The Rogue Actor Myth
Let's talk about the elephant in the room. The HUR officer insists his superiors knew nothing about the assassination attempt, the crypto payments, or the subsequent cleanup operation in Kyiv.
If you believe that a mid-level intelligence operative organized an international bombing on sovereign European territory, financed it via crypto, tracked the asset across multiple borders, and then executed her to silence her—all without a single boss noticing—I have a bridge to sell you.
Intelligence agencies exist on deniability. "Rogue actor" is the oldest card in the deck. Ukraine has run highly effective, lethal operations using explosive devices inside occupied territories and Russia proper to eliminate Kremlin collaborators. But pulling off a bomb attack in the heart of Western Europe is a completely different boundary line.
Why This Shatters Kyiv's Diplomatic Narrative
The timing couldn't be worse for Ukrainian President Volodymyr Zelenskyy. The execution came right as Kyiv was pushing hard to prove it is purging corruption and organized crime to secure its European Union accession bid.
Western allies have quietly tolerated a lot of aggressive covert actions because Ukraine is fighting a brutal war of survival. But setting off bombs in Monaco and running torture basements in Kyiv pushes the envelope too far. It signals a lack of control over internal state apparatuses, or worse, a deliberate choice to use state intelligence resources for extrajudicial contracts against oligarchs.
Iermolaiev wasn't a saint; Ukraine sanctioned him in 2023 for allegedly maintaining commercial ties with Russian entities in occupied Crimea. But Western democracies rely on the rule of law. When a country hoping to join the EU appears linked to car bombs on the French Riviera, European lawmakers start getting incredibly nervous.
What Happens Next
This story won't die down with a simple confession.
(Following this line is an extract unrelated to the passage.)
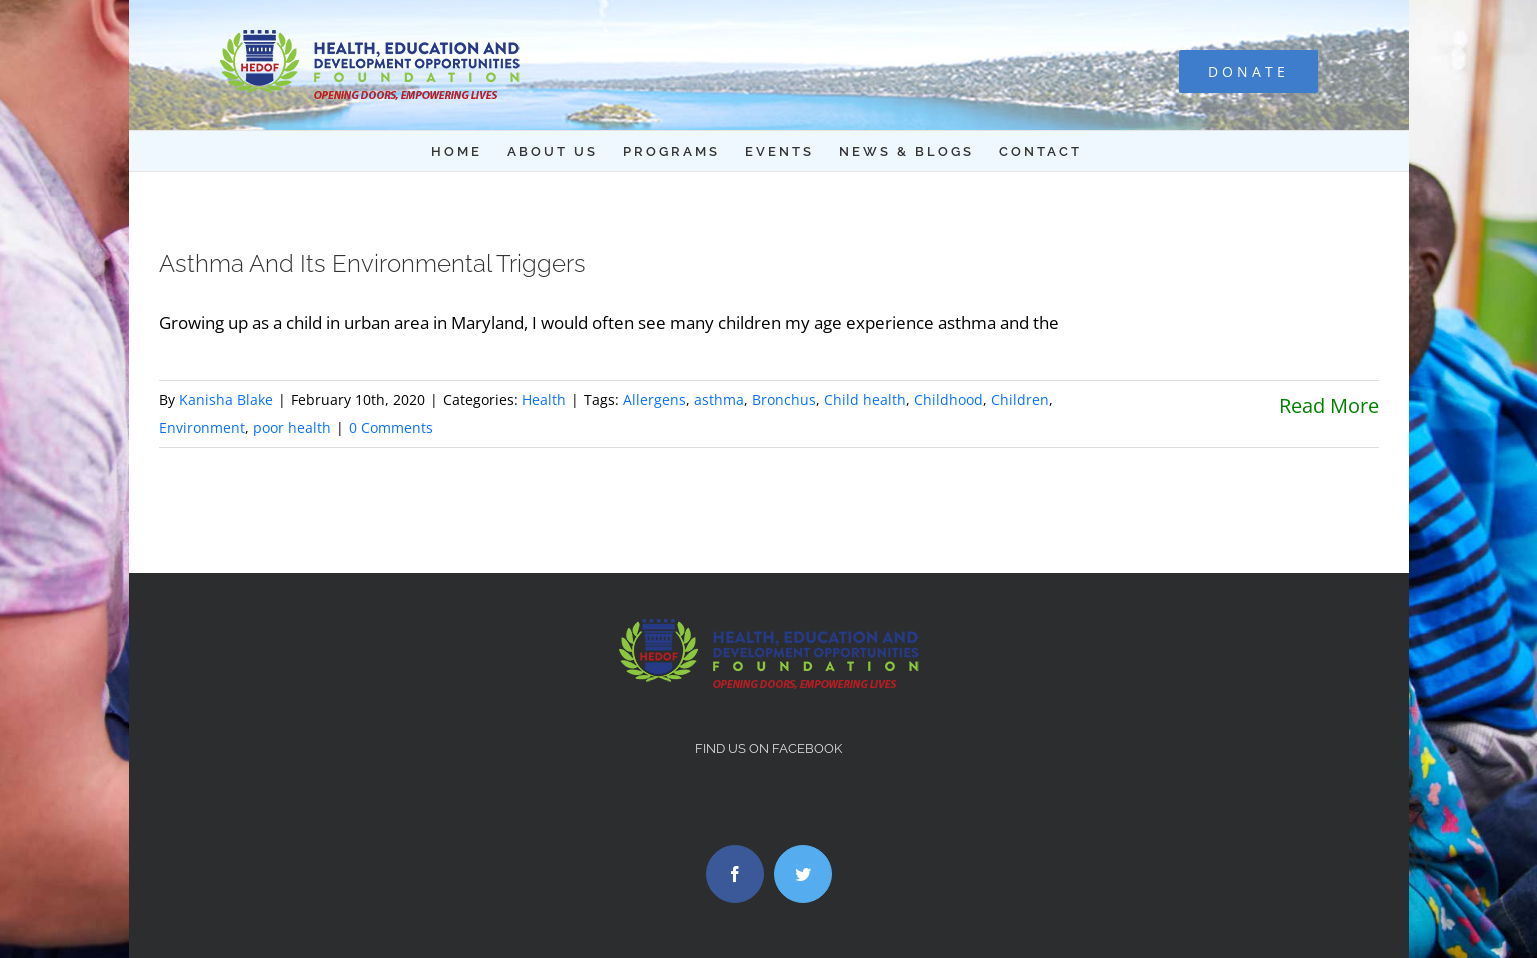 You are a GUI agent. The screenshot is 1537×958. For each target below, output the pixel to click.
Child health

Western intelligence agencies, particularly French and German investigators who were already tracing Berezovska's network, are going to dig deep into those crypto trails.
Expect these three shifts immediately:
- Intense Private Scrutiny on the HUR: Washington and Brussels will demand a full, transparent accounting of how deeply embedded this "rogue" cell actually was within Ukraine's military intelligence structure.
- A Chilling Effect on the "Monaco Battalion": The wealthy elite of Ukrainian and Russian expatriates living out the war in luxury enclaves just realized that European borders offer no real protection if someone wants them dead.
- Tightened Crypto Tracking: European cybercrime units are already collaborating with the SBU to map the exact exchanges used to fund Berezovska, which will likely expose a broader web of dark-money financing.
Ukraine's security services have proven they can cooperate fast by handing over all findings to Monegasque authorities. But rewriting the narrative of a state-backed intelligence officer committing murder to cover up a botched European bombing is going to take a lot more than a quick press release.